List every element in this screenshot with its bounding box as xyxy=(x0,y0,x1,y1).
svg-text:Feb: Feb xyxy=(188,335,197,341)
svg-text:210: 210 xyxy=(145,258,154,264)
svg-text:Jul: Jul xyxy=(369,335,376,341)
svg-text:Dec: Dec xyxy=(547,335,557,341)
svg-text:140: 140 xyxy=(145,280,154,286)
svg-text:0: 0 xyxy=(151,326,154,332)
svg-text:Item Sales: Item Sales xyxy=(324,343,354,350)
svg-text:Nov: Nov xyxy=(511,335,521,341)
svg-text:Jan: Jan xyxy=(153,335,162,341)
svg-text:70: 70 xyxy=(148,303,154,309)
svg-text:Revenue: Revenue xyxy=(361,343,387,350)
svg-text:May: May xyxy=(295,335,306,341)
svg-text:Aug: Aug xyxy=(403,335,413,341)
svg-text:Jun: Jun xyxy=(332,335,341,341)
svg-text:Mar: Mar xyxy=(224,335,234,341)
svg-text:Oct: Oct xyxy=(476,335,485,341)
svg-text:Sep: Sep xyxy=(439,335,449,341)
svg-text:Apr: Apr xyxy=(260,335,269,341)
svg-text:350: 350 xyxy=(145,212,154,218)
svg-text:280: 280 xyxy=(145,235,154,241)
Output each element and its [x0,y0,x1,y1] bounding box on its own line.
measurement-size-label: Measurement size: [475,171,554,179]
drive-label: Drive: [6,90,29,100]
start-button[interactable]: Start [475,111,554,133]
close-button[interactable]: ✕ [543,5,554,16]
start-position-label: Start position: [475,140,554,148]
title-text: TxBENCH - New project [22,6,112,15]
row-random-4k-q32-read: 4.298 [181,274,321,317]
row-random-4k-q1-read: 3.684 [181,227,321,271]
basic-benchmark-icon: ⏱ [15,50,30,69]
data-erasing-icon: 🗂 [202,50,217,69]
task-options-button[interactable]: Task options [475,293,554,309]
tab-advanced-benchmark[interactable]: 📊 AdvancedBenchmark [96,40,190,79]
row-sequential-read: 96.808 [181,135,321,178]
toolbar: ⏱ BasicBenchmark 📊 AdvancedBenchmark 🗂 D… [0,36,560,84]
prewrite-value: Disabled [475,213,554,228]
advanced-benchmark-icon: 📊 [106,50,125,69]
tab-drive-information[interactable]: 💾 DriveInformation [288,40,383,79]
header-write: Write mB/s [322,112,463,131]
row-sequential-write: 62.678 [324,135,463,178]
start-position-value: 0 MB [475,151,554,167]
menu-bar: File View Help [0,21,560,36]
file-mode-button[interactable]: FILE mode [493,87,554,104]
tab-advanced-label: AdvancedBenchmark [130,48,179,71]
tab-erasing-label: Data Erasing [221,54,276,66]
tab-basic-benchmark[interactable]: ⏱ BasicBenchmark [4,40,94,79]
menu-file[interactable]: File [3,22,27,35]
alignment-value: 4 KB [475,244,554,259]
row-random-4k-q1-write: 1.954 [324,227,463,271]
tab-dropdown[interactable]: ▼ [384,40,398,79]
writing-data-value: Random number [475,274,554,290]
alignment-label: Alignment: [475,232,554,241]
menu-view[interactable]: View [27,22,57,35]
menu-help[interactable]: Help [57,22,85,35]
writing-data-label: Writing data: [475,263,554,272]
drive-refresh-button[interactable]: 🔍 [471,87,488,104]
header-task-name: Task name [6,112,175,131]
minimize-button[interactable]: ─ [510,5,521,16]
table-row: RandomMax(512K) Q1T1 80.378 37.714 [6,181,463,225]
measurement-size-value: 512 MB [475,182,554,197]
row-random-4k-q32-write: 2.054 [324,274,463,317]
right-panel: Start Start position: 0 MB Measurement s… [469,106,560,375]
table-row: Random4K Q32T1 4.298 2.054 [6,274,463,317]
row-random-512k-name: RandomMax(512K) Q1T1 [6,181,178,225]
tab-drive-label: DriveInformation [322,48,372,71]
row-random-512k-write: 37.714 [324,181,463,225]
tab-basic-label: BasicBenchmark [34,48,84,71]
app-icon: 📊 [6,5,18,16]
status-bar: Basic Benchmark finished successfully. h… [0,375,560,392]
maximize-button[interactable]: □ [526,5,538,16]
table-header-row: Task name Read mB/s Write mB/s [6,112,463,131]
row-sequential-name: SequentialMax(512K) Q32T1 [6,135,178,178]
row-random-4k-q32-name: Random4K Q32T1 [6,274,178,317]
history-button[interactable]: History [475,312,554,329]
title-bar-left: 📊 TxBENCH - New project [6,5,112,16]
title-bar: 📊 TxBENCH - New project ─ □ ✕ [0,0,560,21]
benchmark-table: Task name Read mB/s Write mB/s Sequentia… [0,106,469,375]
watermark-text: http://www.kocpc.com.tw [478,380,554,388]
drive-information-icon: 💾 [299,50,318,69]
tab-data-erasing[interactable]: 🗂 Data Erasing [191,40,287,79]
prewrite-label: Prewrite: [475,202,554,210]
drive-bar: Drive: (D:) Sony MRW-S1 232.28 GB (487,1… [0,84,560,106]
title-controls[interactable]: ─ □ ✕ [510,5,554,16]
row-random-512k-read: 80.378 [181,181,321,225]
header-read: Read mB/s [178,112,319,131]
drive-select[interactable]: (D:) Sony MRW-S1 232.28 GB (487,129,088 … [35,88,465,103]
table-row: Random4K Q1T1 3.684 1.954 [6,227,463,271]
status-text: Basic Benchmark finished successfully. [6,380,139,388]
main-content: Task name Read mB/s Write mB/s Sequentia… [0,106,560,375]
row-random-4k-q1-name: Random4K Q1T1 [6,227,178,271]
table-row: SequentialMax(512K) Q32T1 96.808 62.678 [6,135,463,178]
+===+
• _Required work_
Exact reproduction of the whole material is the required answer.

• _Exercise answer_
List every element in this screenshot with its bounding box as xyxy=(x0,y0,x1,y1).
svg-text:Feb: Feb xyxy=(188,335,197,341)
svg-text:210: 210 xyxy=(145,258,154,264)
svg-text:Jul: Jul xyxy=(369,335,376,341)
svg-text:Dec: Dec xyxy=(547,335,557,341)
svg-text:140: 140 xyxy=(145,280,154,286)
svg-text:0: 0 xyxy=(151,326,154,332)
svg-text:Item Sales: Item Sales xyxy=(324,343,354,350)
svg-text:Nov: Nov xyxy=(511,335,521,341)
svg-text:Jan: Jan xyxy=(153,335,162,341)
svg-text:70: 70 xyxy=(148,303,154,309)
svg-text:Revenue: Revenue xyxy=(361,343,387,350)
svg-text:May: May xyxy=(295,335,306,341)
svg-text:Aug: Aug xyxy=(403,335,413,341)
svg-text:Jun: Jun xyxy=(332,335,341,341)
svg-text:Mar: Mar xyxy=(224,335,234,341)
svg-text:Oct: Oct xyxy=(476,335,485,341)
svg-text:Sep: Sep xyxy=(439,335,449,341)
svg-text:Apr: Apr xyxy=(260,335,269,341)
svg-text:350: 350 xyxy=(145,212,154,218)
svg-text:280: 280 xyxy=(145,235,154,241)
Output each element and its [x0,y0,x1,y1] bounding box on its own line.
measurement-size-label: Measurement size: [475,171,554,179]
drive-label: Drive: [6,90,29,100]
start-button[interactable]: Start [475,111,554,133]
close-button[interactable]: ✕ [543,5,554,16]
start-position-label: Start position: [475,140,554,148]
title-text: TxBENCH - New project [22,6,112,15]
row-random-4k-q32-read: 4.298 [181,274,321,317]
row-random-4k-q1-read: 3.684 [181,227,321,271]
basic-benchmark-icon: ⏱ [15,50,30,69]
data-erasing-icon: 🗂 [202,50,217,69]
task-options-button[interactable]: Task options [475,293,554,309]
tab-advanced-benchmark[interactable]: 📊 AdvancedBenchmark [96,40,190,79]
row-sequential-read: 96.808 [181,135,321,178]
toolbar: ⏱ BasicBenchmark 📊 AdvancedBenchmark 🗂 D… [0,36,560,84]
prewrite-value: Disabled [475,213,554,228]
advanced-benchmark-icon: 📊 [106,50,125,69]
tab-drive-information[interactable]: 💾 DriveInformation [288,40,383,79]
header-write: Write mB/s [322,112,463,131]
row-sequential-write: 62.678 [324,135,463,178]
start-position-value: 0 MB [475,151,554,167]
menu-bar: File View Help [0,21,560,36]
file-mode-button[interactable]: FILE mode [493,87,554,104]
tab-advanced-label: AdvancedBenchmark [130,48,179,71]
tab-erasing-label: Data Erasing [221,54,276,66]
tab-basic-benchmark[interactable]: ⏱ BasicBenchmark [4,40,94,79]
menu-file[interactable]: File [3,22,27,35]
alignment-value: 4 KB [475,244,554,259]
row-random-4k-q1-write: 1.954 [324,227,463,271]
tab-dropdown[interactable]: ▼ [384,40,398,79]
writing-data-value: Random number [475,274,554,290]
alignment-label: Alignment: [475,232,554,241]
menu-view[interactable]: View [27,22,57,35]
menu-help[interactable]: Help [57,22,85,35]
writing-data-label: Writing data: [475,263,554,272]
drive-refresh-button[interactable]: 🔍 [471,87,488,104]
header-task-name: Task name [6,112,175,131]
minimize-button[interactable]: ─ [510,5,521,16]
table-row: RandomMax(512K) Q1T1 80.378 37.714 [6,181,463,225]
measurement-size-value: 512 MB [475,182,554,197]
row-random-4k-q32-write: 2.054 [324,274,463,317]
right-panel: Start Start position: 0 MB Measurement s… [469,106,560,375]
table-row: Random4K Q32T1 4.298 2.054 [6,274,463,317]
row-random-512k-name: RandomMax(512K) Q1T1 [6,181,178,225]
tab-drive-label: DriveInformation [322,48,372,71]
row-random-512k-write: 37.714 [324,181,463,225]
tab-basic-label: BasicBenchmark [34,48,84,71]
app-icon: 📊 [6,5,18,16]
status-bar: Basic Benchmark finished successfully. h… [0,375,560,392]
maximize-button[interactable]: □ [526,5,538,16]
table-header-row: Task name Read mB/s Write mB/s [6,112,463,131]
row-sequential-name: SequentialMax(512K) Q32T1 [6,135,178,178]
row-random-4k-q32-name: Random4K Q32T1 [6,274,178,317]
history-button[interactable]: History [475,312,554,329]
title-bar-left: 📊 TxBENCH - New project [6,5,112,16]
title-bar: 📊 TxBENCH - New project ─ □ ✕ [0,0,560,21]
benchmark-table: Task name Read mB/s Write mB/s Sequentia… [0,106,469,375]
watermark-text: http://www.kocpc.com.tw [478,380,554,388]
drive-information-icon: 💾 [299,50,318,69]
tab-data-erasing[interactable]: 🗂 Data Erasing [191,40,287,79]
prewrite-label: Prewrite: [475,202,554,210]
drive-bar: Drive: (D:) Sony MRW-S1 232.28 GB (487,1… [0,84,560,106]
title-controls[interactable]: ─ □ ✕ [510,5,554,16]
row-random-512k-read: 80.378 [181,181,321,225]
header-read: Read mB/s [178,112,319,131]
drive-select[interactable]: (D:) Sony MRW-S1 232.28 GB (487,129,088 … [35,88,465,103]
table-row: Random4K Q1T1 3.684 1.954 [6,227,463,271]
status-text: Basic Benchmark finished successfully. [6,380,139,388]
main-content: Task name Read mB/s Write mB/s Sequentia… [0,106,560,375]
row-random-4k-q1-name: Random4K Q1T1 [6,227,178,271]
table-row: SequentialMax(512K) Q32T1 96.808 62.678 [6,135,463,178]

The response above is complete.